**ASSIGNMENT**
Within the entries below, please retype exactly the lines starting with the line that has "45歳で人生初の本気の断酒をはじめる！今度" and going on through the line that has "Однополосный", but not the pictures.

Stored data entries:
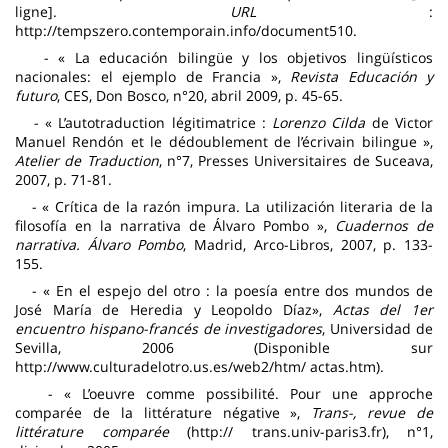
ligne].
URL
:
http://tempszero.contemporain.info/document510.
- « La educación bilingüe y los objetivos lingüísticos
nacionales: el ejemplo de Francia »,
Revista Educación y
futuro
, CES, Don Bosco, n°20, abril 2009, p. 45-65.
- « L’autotraduction légitimatrice :
Lorenzo Cilda
de Victor
Manuel Rendón et le dédoublement de l’écrivain bilingue »,
Atelier de Traduction
, n°7, Presses Universitaires de Suceava,
2007, p. 71-81.
- « Crítica de la razón impura. La utilización literaria de la
filosofía en la narrativa de Álvaro Pombo »,
Cuadernos de
narrativa. Álvaro Pombo
, Madrid, Arco-Libros, 2007, p. 133-
155.
- « En el espejo del otro : la poesía entre dos mundos de
José María de Heredia y Leopoldo Díaz»,
Actas del 1er
encuentro hispano-francés de investigadores
, Universidad de
Sevilla, 2006 (Disponible sur
http://www.culturadelotro.us.es/web2/htm/ actas.htm).
- « L’oeuvre comme possibilité. Pour une approche
comparée de la littérature négative »,
Trans-, revue de
littérature comparée
(http:// trans.univ-paris3.fr), n°1,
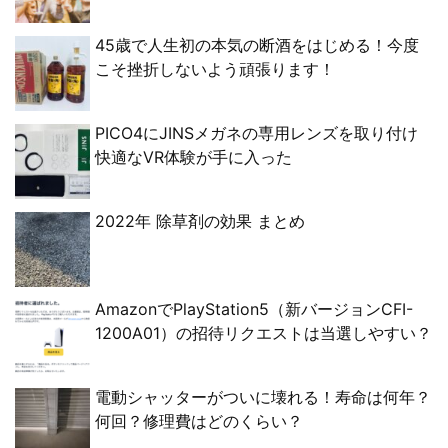
45歳で人生初の本気の断酒をはじめる！今度
こそ挫折しないよう頑張ります！
PICO4にJINSメガネの専用レンズを取り付け
快適なVR体験が手に入った
2022年 除草剤の効果 まとめ
AmazonでPlayStation5（新バージョンCFI-
1200A01）の招待リクエストは当選しやすい？
電動シャッターがついに壊れる！寿命は何年？
何回？修理費はどのくらい？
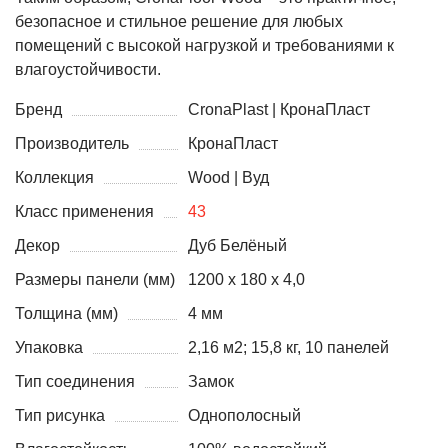
безопасное и стильное решение для любых
помещений с высокой нагрузкой и требованиями к
влагоустойчивости.
Бренд
CronaPlast | КронаПласт
Производитель
КронаПласт
Коллекция
Wood | Вуд
Класс применения
43
Декор
Дуб Белёный
Размеры панели (мм)
1200 х 180 х 4,0
Толщина (мм)
4 мм
Упаковка
2,16 м2; 15,8 кг, 10 панелей
Тип соединения
Замок
Тип рисунка
Однополосный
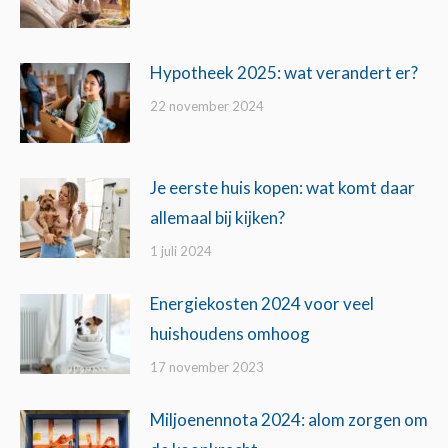
Hypotheek 2025: wat verandert er?
22 november 2024
Je eerste huis kopen: wat komt daar
allemaal bij kijken?
1 juli 2024
Energiekosten 2024 voor veel
huishoudens omhoog
17 november 2023
Miljoenennota 2024: alom zorgen om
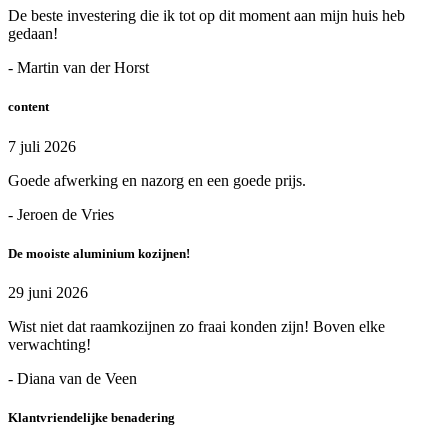
De beste investering die ik tot op dit moment aan mijn huis heb
gedaan!
- Martin van der Horst
content
7 juli 2026
Goede afwerking en nazorg en een goede prijs.
- Jeroen de Vries
De mooiste aluminium kozijnen!
29 juni 2026
Wist niet dat raamkozijnen zo fraai konden zijn! Boven elke
verwachting!
- Diana van de Veen
Klantvriendelijke benadering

**ANSWER BOX**
45歳で人生初の本気の断酒をはじめる！今度
こそ挫折しないよう頑張ります！
PICO4にJINSメガネの専用レンズを取り付け
快適なVR体験が手に入った
2022年 除草剤の効果 まとめ
AmazonでPlayStation5（新バージョンCFI-
1200A01）の招待リクエストは当選しやすい？
電動シャッターがついに壊れる！寿命は何年？
何回？修理費はどのくらい？
безопасное и стильное решение для любых
помещений с высокой нагрузкой и требованиями к
влагоустойчивости.
Бренд
CronaPlast | КронаПласт
Производитель
КронаПласт
Коллекция
Wood | Вуд
Класс применения
43
Декор
Дуб Белёный
Размеры панели (мм)
1200 х 180 х 4,0
Толщина (мм)
4 мм
Упаковка
2,16 м2; 15,8 кг, 10 панелей
Тип соединения
Замок
Тип рисунка
Однополосный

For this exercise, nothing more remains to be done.